§ About this exercise
Gather each line of the entries below that includes "eine".
══ Information supplied ══
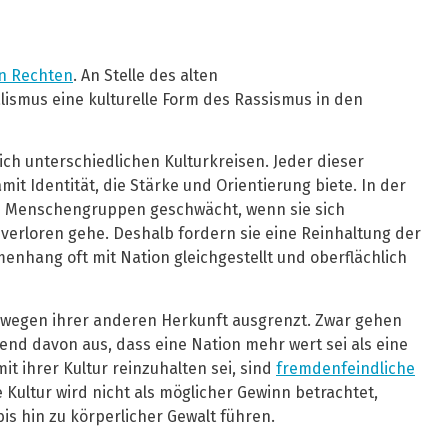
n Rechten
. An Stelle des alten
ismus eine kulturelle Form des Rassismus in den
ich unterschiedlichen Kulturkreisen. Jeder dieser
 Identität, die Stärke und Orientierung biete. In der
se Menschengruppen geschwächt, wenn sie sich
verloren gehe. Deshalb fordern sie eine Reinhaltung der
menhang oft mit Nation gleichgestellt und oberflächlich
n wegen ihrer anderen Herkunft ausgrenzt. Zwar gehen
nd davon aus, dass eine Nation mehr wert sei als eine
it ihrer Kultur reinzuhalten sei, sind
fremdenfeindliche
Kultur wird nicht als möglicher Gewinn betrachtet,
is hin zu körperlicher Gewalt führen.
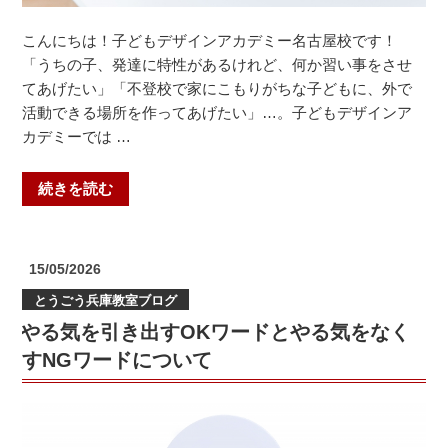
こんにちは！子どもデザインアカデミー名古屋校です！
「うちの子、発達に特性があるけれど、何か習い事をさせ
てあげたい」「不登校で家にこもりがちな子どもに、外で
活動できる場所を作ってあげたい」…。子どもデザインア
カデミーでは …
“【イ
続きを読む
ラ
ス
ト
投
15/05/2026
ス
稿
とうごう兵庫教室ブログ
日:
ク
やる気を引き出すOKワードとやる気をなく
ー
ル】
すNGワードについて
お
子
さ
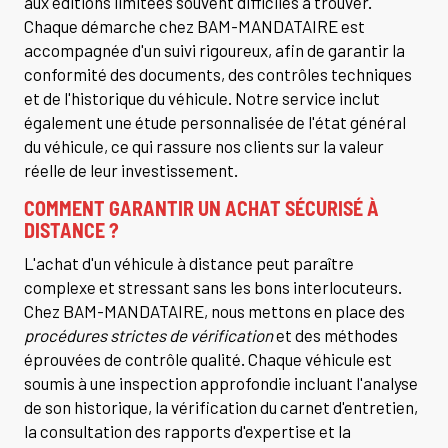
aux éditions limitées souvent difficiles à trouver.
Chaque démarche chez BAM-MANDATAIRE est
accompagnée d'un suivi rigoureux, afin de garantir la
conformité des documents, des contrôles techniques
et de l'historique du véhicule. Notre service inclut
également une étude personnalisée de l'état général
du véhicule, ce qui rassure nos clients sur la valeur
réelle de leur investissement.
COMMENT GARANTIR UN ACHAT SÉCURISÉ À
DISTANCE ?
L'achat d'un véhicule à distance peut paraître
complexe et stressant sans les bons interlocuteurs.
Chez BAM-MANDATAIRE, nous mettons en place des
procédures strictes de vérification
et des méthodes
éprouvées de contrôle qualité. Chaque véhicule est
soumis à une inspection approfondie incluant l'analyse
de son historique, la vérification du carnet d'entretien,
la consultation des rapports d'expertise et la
═══
§ Completed exercise
ismus eine kulturelle Form des Rassismus in den
verloren gehe. Deshalb fordern sie eine Reinhaltung der
nd davon aus, dass eine Nation mehr wert sei als eine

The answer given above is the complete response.